Browser does not support script.
You should think about how you are going to organise your files and folders from the outset. Files can very quickly become disorganised and unmanageable if file names and folder structures are not organised in a consistent and logical way. Well organised files and folders make it easier to locate and retrieve your data and save time and frustration.
Naming files in a consistent and logical way will help you to distinguish between similar files and make finding your data easier. To ensure consistency and avoid confusion you should choose a system of naming conventions at the outset of your project and stick with it.
Your files will probably go through various drafts and versions. If you are engaged in collaborative research your files may be revised by more than one person. How will you keep track of who made which changes or identify which is the current or final version? Version control allows you to manage and record the changes your documents go through as they are redrafted and amended.
Data documentation provides information about how and why data files were created, their content and structure, and what processes and transformations the data have undergone during the lifetime of the project. Data documentation also provides information that enables the data to be accessed and interpreted by future users.
A crucial part of making data user friendly, shareable and with long lasting usability is to ensure they can be understood and interpreted by any user. This requires clear data description, annotation, contextual information and documentation.– Document Your Data, UK Data Service
Metadata is sometimes defined as "data about data" or "information about data". Although the terms documentation and metadata are sometimes used interchangeably, metadata is also used in the more restricted sense of structured information that is both human and machine readable.
Metadata is structured information that describes, explains, locates, or otherwise makes it easier to retrieve, use, or manage an information resource.– Understanding Metadata, NISO, 2004
Providing adequate documentation and metadata to your data is essential. Documentation and metadata add context to your data and provide information necessary for its discovery and reuse. Adding metadata makes it easier for you to find and understand your own data as well as enabling your data to be accessed and shared - where appropriate - with others.
Exhaustive documentation and metadata compliant with your discipline's standards and schema will make your data Findable, Accessible, Interoperable and Reusable. In one word: they will make them FAIR.
Without adequate documentation and metadata your data are potentially meaningless. Ideally, you should begin documenting your data as it is created or collected rather than leaving it until the end of the project.
This will vary according to the type of data being described and the level of description. For most datasets you will usually be required to provide at least some basic descriptive information. Ideally, you should provide enough contextual information to allow others to discover, understand, access and reuse your data.

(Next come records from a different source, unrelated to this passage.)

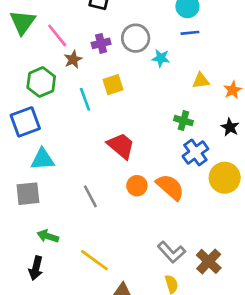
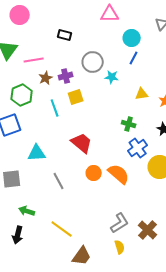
blue line: (190, 33) -> (134, 58), turned -56
pink line: (57, 35) -> (34, 60), turned -60
purple cross: (101, 43) -> (66, 76), moved
cyan triangle: (43, 159) -> (37, 153), moved
gray L-shape: (171, 252) -> (120, 223), turned -80

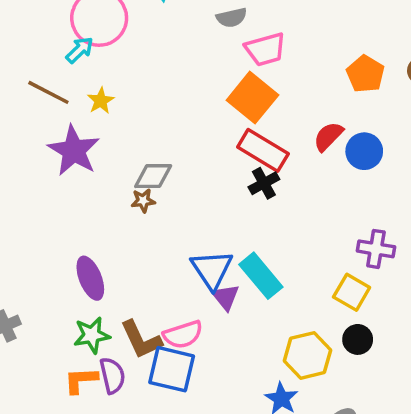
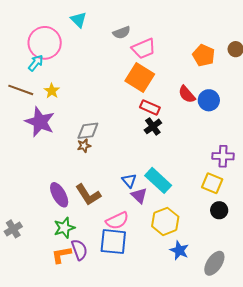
red semicircle: (328, 136) -> (187, 94), turned -78
red rectangle: (263, 150) -> (150, 107), size x0.7
blue triangle: (212, 269) -> (129, 181), size x0.6
brown L-shape: (141, 340) -> (88, 195), moved
yellow hexagon: (307, 355) -> (165, 221), moved

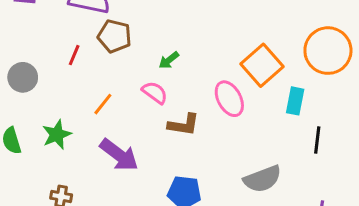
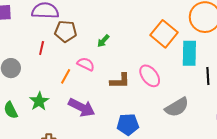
pink semicircle: (155, 93) -> (86, 64), moved
pink ellipse: (229, 99) -> (150, 76), moved
cyan rectangle: (295, 101) -> (189, 53), size x1.4

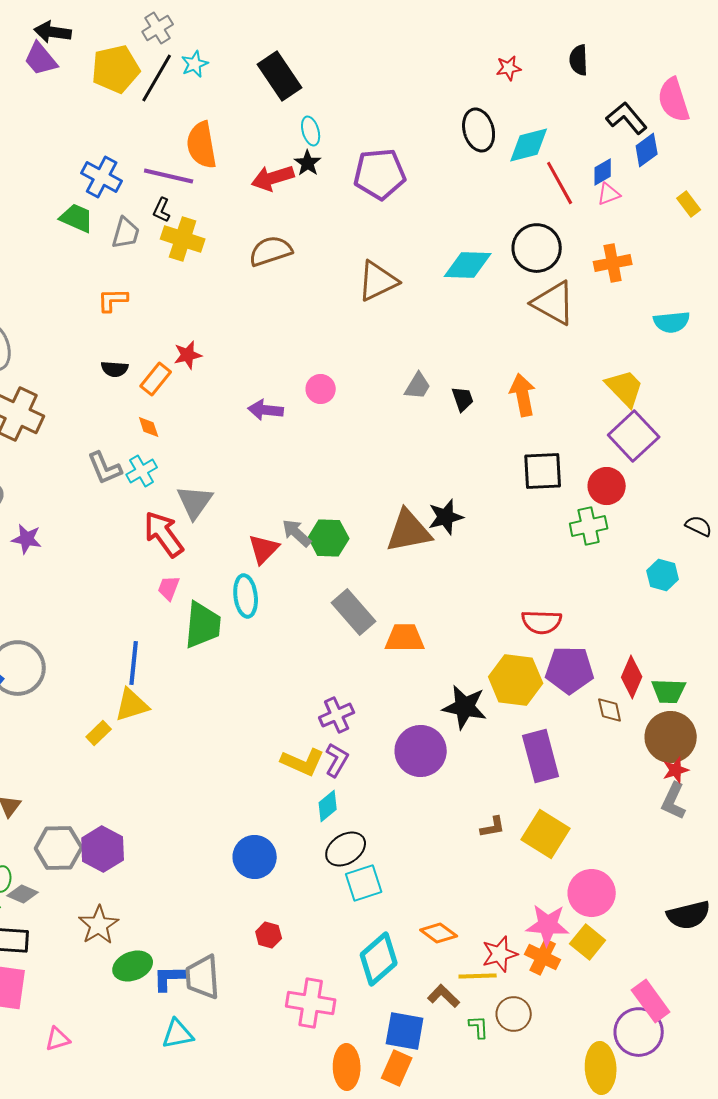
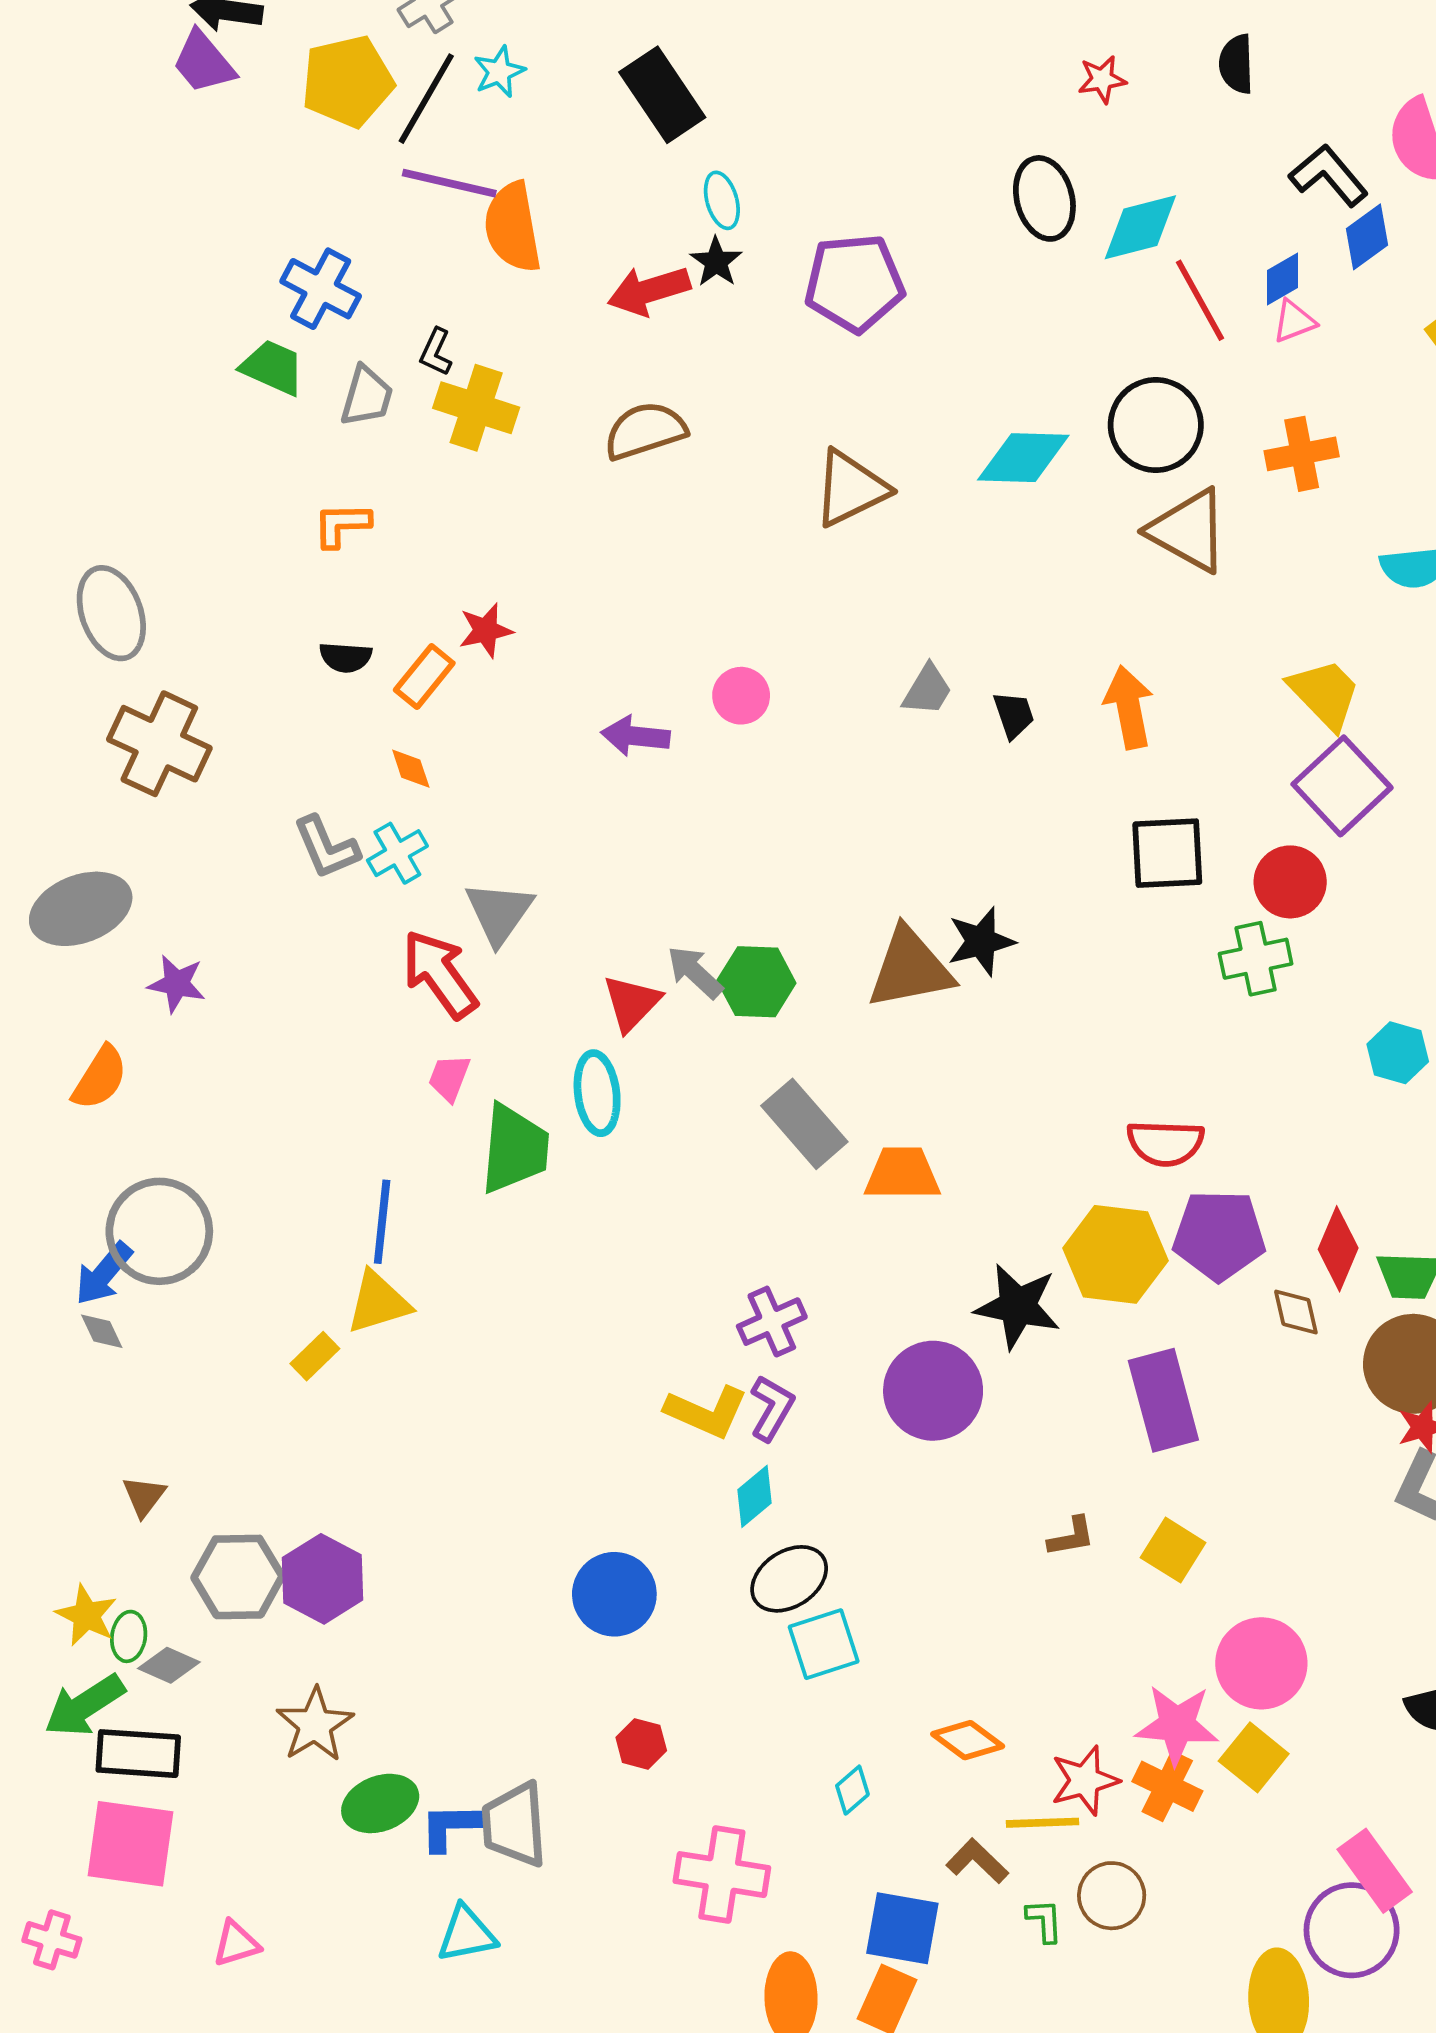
purple line: (169, 176) -> (449, 183), moved
yellow square: (546, 834) -> (1173, 1550), size x0.7
cyan diamond: (379, 959) -> (852, 1790), size x0.5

... the metadata must be sufficient to allow others to understand what research data exists, why, when and how it was generated, and how to access it.– EPSRC, Clarifications on Research Data Management
Source: Archaeology Data Service: Guide to Good Practice
Source: Van Van den Eynden, et al (2012) Managing and Sharing Data, UK Data Archive, p9.

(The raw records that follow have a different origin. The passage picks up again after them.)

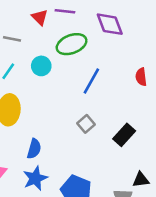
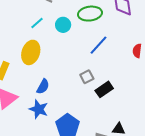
black rectangle: (124, 135) -> (104, 89), moved
blue star: (35, 178) -> (39, 109), turned 30

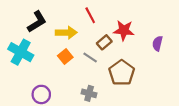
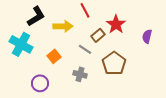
red star: (124, 30) -> (116, 24), turned 30
orange square: (65, 56) -> (54, 56), moved
gray cross: (89, 93) -> (80, 74), moved

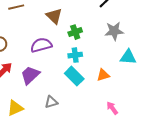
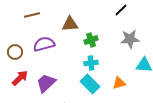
brown triangle: (54, 16) -> (70, 24), turned -48
purple semicircle: (41, 45) -> (44, 44), moved

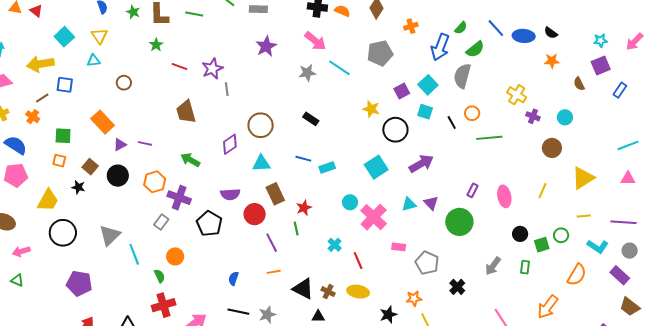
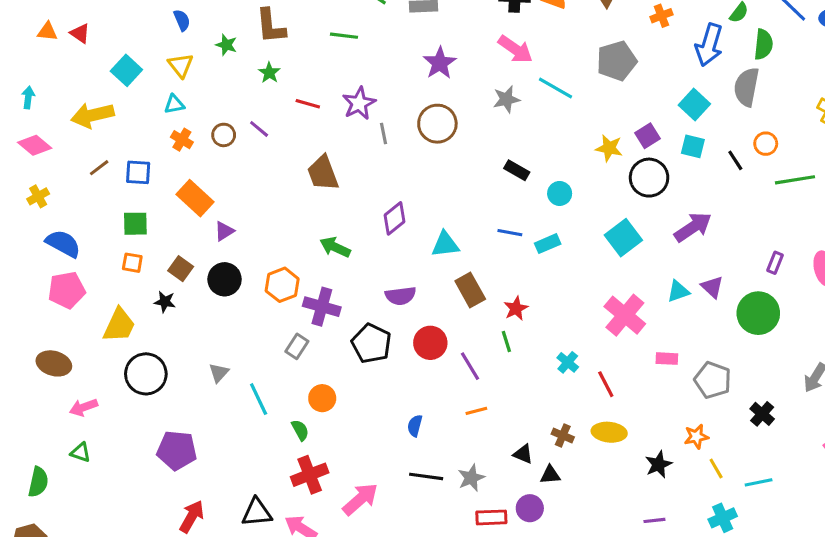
green star: (133, 12) -> (226, 45), moved
green line: (194, 14) -> (344, 36), moved
green semicircle: (475, 49) -> (763, 44), turned -42
blue square: (65, 85) -> (138, 172), moved
purple square: (402, 91) -> (647, 136), moved
orange cross: (33, 117) -> (182, 140), moved
brown circle: (261, 125) -> (437, 124), moved
purple line: (145, 143) -> (259, 129), moved, turned 32
cyan circle: (350, 202) -> (560, 193), moved
red circle: (255, 214) -> (430, 343), moved
gray triangle: (110, 235) -> (219, 373), size x0.6
black triangle: (303, 289) -> (523, 454), moved, size x0.6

If you deposit your data in a repository you will almost certainly be expected to provide a minimal amount of project level metadata and some repositories might ask you to add file level descriptions as well.
For example, researchers who wish to deposit their data with the King's RDM System are asked to fill in a Data Deposit Request form. Information collected in the form will be used to create a public metadata record that will make it easier for others to discover and make sense of the date.

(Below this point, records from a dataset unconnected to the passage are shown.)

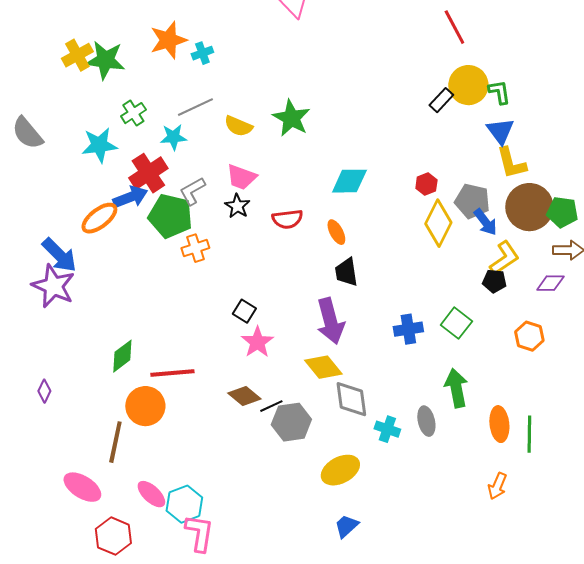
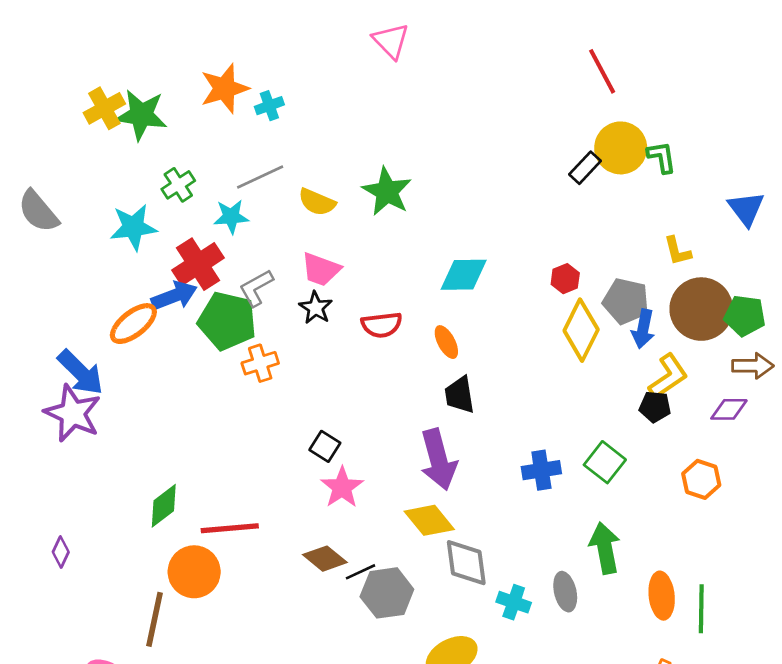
blue triangle: (500, 131) -> (746, 209), moved
yellow L-shape: (511, 163) -> (677, 251), size x0.7
blue arrow: (485, 222) -> (643, 329), turned 48

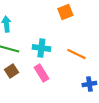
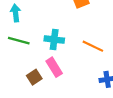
brown square: (11, 71) -> (34, 77), moved

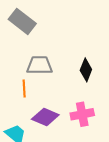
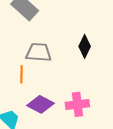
black diamond: (86, 70) -> (85, 46), moved

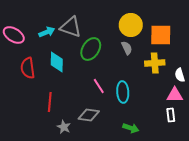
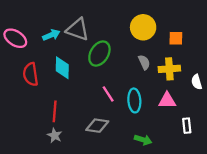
orange square: (161, 35) -> (176, 38), size x0.6
gray semicircle: (127, 48) -> (144, 62), moved
pink triangle: (175, 95) -> (167, 100), moved
gray star: (64, 127) -> (55, 135), moved

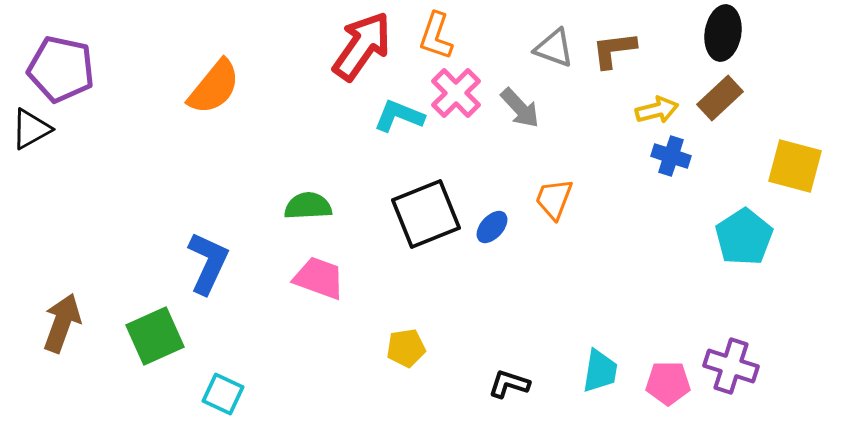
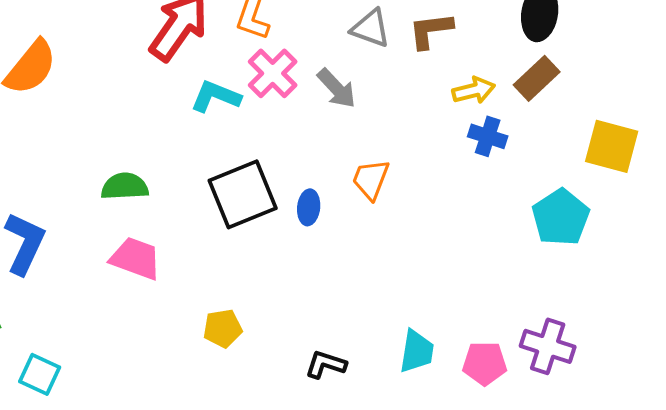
blue ellipse: (492, 227) -> (309, 207), turned -36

Documentation and metadata can be added to data in a variety of ways:
If you are depositing your data in a domain or disciplinary specific repository you might also be asked to provide information about your data that is specific to your domain or discipline. It is a good idea to make sure that you are familiar with any metadata standards that are widely used within your area of research.
See the Digital Curation Centre's web site for a more comprehensive list of disciplinary metadata standards as well as information about disciplinary metadata tools.
Examples of published metadata records for datasets and data files can be found by browsing the catalogues of data repositories or data centres (e.g. UK Data Archive, Dryad, Archaeology Data Centre). Re3data.org is a registry of research data repositories.
Quality assurance and quality control are the measures which researchers can adopt to prevent errors from entering or remaining in a dataset. Ensuring the quality and integrity of research data is an integral part of good research data management across the whole research life cycle, from collecting data to preparing data for analysis and publication. In addition, many funders expect researchers to include details of the measures they will adopt to safeguard data quality and integrity in their data management plan.
Here are some examples of best practices for assuring data quality and integrity adapted from guidance provided by the UK Data Archive.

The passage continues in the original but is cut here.